Bon, JamesBond, faut bien le dire, c'est l'espion qui a le nom le plus classe depuis la création de l'humanité. Cherchez pas, Jason Bourne, c'est son gosse. Ethan Hunt c'est un comique. Jack Ryan, il est encore à la crèche. Et donc, James, c'est un fou : après 23 films, 700 décès, 600 ennemis descendus, 140 femmes sautées, 100 mortes, 0070000 munitions utilisées, et quelques bouquins de brûlés, fallait quand même qu'il change un peu de registre, et aille défourailler ailleurs.
Ben oui, comprenez bien, c'est plus marrant, au bout d'un moment, de détruire du papier et de se taper des bobines. Alors, il s'est attaqué au numérique avec Goldeneye. Le chef-d'oeuvre de la 64. Mais c'était y'a longtemps. Trop longtemps. Et le chef-d'oeuvre semble avoir été oublié par tous ceux qui ne sont pas des joueurs pointus. Et sur cette grande déception, on peut notamment remarquer le génie des escrocs à la base de ce nouveau Goldeneye.

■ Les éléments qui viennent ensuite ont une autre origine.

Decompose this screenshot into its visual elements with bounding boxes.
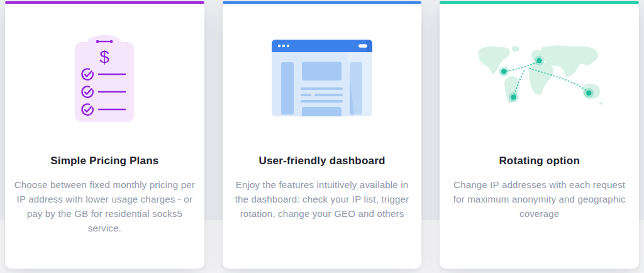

On pouvait penser qu'ils reprendraient le film et son scénar. En fin de compte, ils nous livrent une intrigue plutôt alléchante. Donc oui, ce que j'ai dit plus haut est annulé. Et non. Parce qu'il faut le dire, le scénar est clairement rédigé avec les pieds. En fait, c'était cool de vouloir réunir tous les méchants de James Bond, mais... pas comme ça.
En même temps, c'est un truc carrément casse-gueule de vouloir faire ça : parce qu'il faut pas exagérer non plus, à moins de n'avoir jamais vu un seul film James Bond, on remarque clairement que James Bond c'est pas Batman; ses ennemis, il les tuent, bon sang ! Le Joker, avec lui, il aurait pas vécu 75 ans, hein... Enfin, on sait pas tellement qui aurait pu s'en sortir...
Et donc, vous l'aurez compris, ça respecte pas du tout la saga dont c'est censé porter le nom. Et donc, vous l'aurez compris, les mecs qui ont fait ce jeu n'en ont rien à foutre du personnage, et de sa mythologie. Et donc, vous l'aurez compris, je viens de beuguer, mais c'est normal, c'est qu'à ce moment précis de ma vie, franchement, je regrette vraiment de l'avoir acheté, ce fichu jeu.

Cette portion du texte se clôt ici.